In our series, four patients (11.1%) developed new-onset pancreatogenic diabetes mellitus (NODM) between 1 and 9 years after the operation. This figure is similar to that reported by other authors and the 14% reported in a recent meta-analysis [8890]. In spite of the limited resection of the pancreas (<5 cm in maximum length in distal pancreatectomies) in our series, we observed endocrine insufficiency in 11% of cases. Bruijn et al. [88] and other authors have linked NODM with the resected volume of the pancreas [27, 9193], and this in agreement with long-term experience reported in healthy donors undergoing hemipancreatectomy for pancreatic transplant. Twenty percent of such donors developed pancreatogenic diabetes [94]. It is well known that in humans, unlike in rodents, the proliferation of B cells is minimal following pancreatectomy [94, 95]. Other authors have linked the development of diabetes to complications such as pancreatic fistulas which affect the viability of endocrine tissue [89, 90].

Our study also has some limitations. It is based on a retrospective series from 2003 to 2015, a period during which a standard nomenclature was being established, and it was not until 2010 that firm histopathological criteria were laid down [5, 12, 14, 38, 46]. However, two of the authors exhaustively and separately reviewed the pathology reports, reaching a consensus when discrepancies in staging arose. Tumors were staged using both the ENETS and AJCC classifications, and a strong agreement was found between both. For this study, we decided to use the ENETS classification as it is more specific to PNETs [39, 46].

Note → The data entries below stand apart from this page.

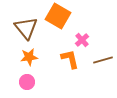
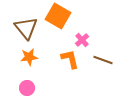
brown line: rotated 36 degrees clockwise
pink circle: moved 6 px down
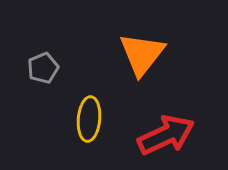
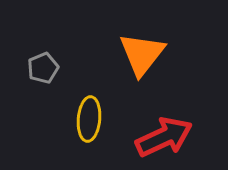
red arrow: moved 2 px left, 2 px down
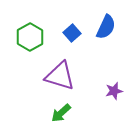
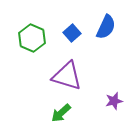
green hexagon: moved 2 px right, 1 px down; rotated 8 degrees counterclockwise
purple triangle: moved 7 px right
purple star: moved 10 px down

Similar arguments could be raised regarding the progress in surgical techniques and their complications. All the techniques were carried out by or under the supervision of the same surgeon and logically over the study period innovations which may have improved results were incorporated into a technique that requires great skill. We have already commented on the lack of prospective randomized studies comparing open and laparoscopic techniques, sparing of the splenic vessels or enucleation with standard resections, and thus, our multidisciplinary board followed consensus guidelines and the most reliable scientific evidence available at each moment.

Some strengths of this study deserve mention. Our evaluation is a single-center study of patients treated with homogeneous criteria that prevents lack of data conformity, a non-trivial and frequent limitation of multicenter studies.

Conclusion

The existing different surgical options must be individually considered according to the location and particular characteristics of every tumor. Results from this single-center study document the effectiveness of LOSP resections in selected cases of PNETs.